Task requirements -> Each line from the opening of the listing below through the line that contains "кухня 10 кв.м., можно" is to be output exactly as written.

Records ->
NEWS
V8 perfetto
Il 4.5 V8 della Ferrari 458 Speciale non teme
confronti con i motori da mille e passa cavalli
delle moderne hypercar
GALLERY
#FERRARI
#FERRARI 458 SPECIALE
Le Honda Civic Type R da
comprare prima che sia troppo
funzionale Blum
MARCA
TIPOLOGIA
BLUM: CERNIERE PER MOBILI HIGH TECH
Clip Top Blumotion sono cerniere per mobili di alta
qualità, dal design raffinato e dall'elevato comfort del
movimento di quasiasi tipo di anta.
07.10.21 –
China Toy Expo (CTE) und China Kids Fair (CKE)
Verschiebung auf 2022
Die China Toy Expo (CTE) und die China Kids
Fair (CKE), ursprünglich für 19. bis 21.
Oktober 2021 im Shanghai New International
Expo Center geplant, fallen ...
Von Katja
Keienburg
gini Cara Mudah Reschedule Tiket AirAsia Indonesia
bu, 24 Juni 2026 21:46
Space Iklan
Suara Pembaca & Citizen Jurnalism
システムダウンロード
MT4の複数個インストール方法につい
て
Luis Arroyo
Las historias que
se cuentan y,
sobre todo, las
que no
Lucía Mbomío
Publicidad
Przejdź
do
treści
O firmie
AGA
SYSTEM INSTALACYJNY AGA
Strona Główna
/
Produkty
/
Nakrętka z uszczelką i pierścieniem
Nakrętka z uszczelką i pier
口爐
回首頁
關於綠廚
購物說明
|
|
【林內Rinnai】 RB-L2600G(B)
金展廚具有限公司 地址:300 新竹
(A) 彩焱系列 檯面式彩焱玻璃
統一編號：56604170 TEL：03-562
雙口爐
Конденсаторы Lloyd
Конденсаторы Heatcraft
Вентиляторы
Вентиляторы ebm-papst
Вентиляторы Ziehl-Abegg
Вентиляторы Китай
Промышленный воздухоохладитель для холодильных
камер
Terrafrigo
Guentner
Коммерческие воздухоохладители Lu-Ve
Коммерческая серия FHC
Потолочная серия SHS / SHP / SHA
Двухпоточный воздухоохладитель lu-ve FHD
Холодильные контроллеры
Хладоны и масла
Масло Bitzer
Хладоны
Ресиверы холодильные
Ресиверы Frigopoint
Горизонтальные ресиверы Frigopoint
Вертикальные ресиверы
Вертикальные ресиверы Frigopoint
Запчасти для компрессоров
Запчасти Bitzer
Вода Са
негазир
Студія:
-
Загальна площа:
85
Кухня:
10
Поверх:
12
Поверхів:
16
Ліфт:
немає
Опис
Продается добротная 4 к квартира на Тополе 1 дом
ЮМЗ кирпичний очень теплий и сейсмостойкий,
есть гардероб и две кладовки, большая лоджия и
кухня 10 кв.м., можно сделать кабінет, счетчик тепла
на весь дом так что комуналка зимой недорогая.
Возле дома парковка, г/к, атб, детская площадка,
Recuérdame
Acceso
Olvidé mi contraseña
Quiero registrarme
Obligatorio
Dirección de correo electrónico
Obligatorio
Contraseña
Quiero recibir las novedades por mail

Solution to this task ->
NEWS
V8 perfetto
Il 4.5 V8 della Ferrari 458 Speciale non teme
confronti con i motori da mille e passa cavalli
delle moderne hypercar
GALLERY
#FERRARI
#FERRARI 458 SPECIALE
Le Honda Civic Type R da
comprare prima che sia troppo
funzionale Blum
MARCA
TIPOLOGIA
BLUM: CERNIERE PER MOBILI HIGH TECH
Clip Top Blumotion sono cerniere per mobili di alta
qualità, dal design raffinato e dall'elevato comfort del
movimento di quasiasi tipo di anta.
07.10.21 –
China Toy Expo (CTE) und China Kids Fair (CKE)
Verschiebung auf 2022
Die China Toy Expo (CTE) und die China Kids
Fair (CKE), ursprünglich für 19. bis 21.
Oktober 2021 im Shanghai New International
Expo Center geplant, fallen ...
Von Katja
Keienburg
gini Cara Mudah Reschedule Tiket AirAsia Indonesia
bu, 24 Juni 2026 21:46
Space Iklan
Suara Pembaca & Citizen Jurnalism
システムダウンロード
MT4の複数個インストール方法につい
て
Luis Arroyo
Las historias que
se cuentan y,
sobre todo, las
que no
Lucía Mbomío
Publicidad
Przejdź
do
treści
O firmie
AGA
SYSTEM INSTALACYJNY AGA
Strona Główna
/
Produkty
/
Nakrętka z uszczelką i pierścieniem
Nakrętka z uszczelką i pier
口爐
回首頁
關於綠廚
購物說明
|
|
【林內Rinnai】 RB-L2600G(B)
金展廚具有限公司 地址:300 新竹
(A) 彩焱系列 檯面式彩焱玻璃
統一編號：56604170 TEL：03-562
雙口爐
Конденсаторы Lloyd
Конденсаторы Heatcraft
Вентиляторы
Вентиляторы ebm-papst
Вентиляторы Ziehl-Abegg
Вентиляторы Китай
Промышленный воздухоохладитель для холодильных
камер
Terrafrigo
Guentner
Коммерческие воздухоохладители Lu-Ve
Коммерческая серия FHC
Потолочная серия SHS / SHP / SHA
Двухпоточный воздухоохладитель lu-ve FHD
Холодильные контроллеры
Хладоны и масла
Масло Bitzer
Хладоны
Ресиверы холодильные
Ресиверы Frigopoint
Горизонтальные ресиверы Frigopoint
Вертикальные ресиверы
Вертикальные ресиверы Frigopoint
Запчасти для компрессоров
Запчасти Bitzer
Вода Са
негазир
Студія:
-
Загальна площа:
85
Кухня:
10
Поверх:
12
Поверхів:
16
Ліфт:
немає
Опис
Продается добротная 4 к квартира на Тополе 1 дом
ЮМЗ кирпичний очень теплий и сейсмостойкий,
есть гардероб и две кладовки, большая лоджия и
кухня 10 кв.м., можно сделать кабінет, счетчик тепла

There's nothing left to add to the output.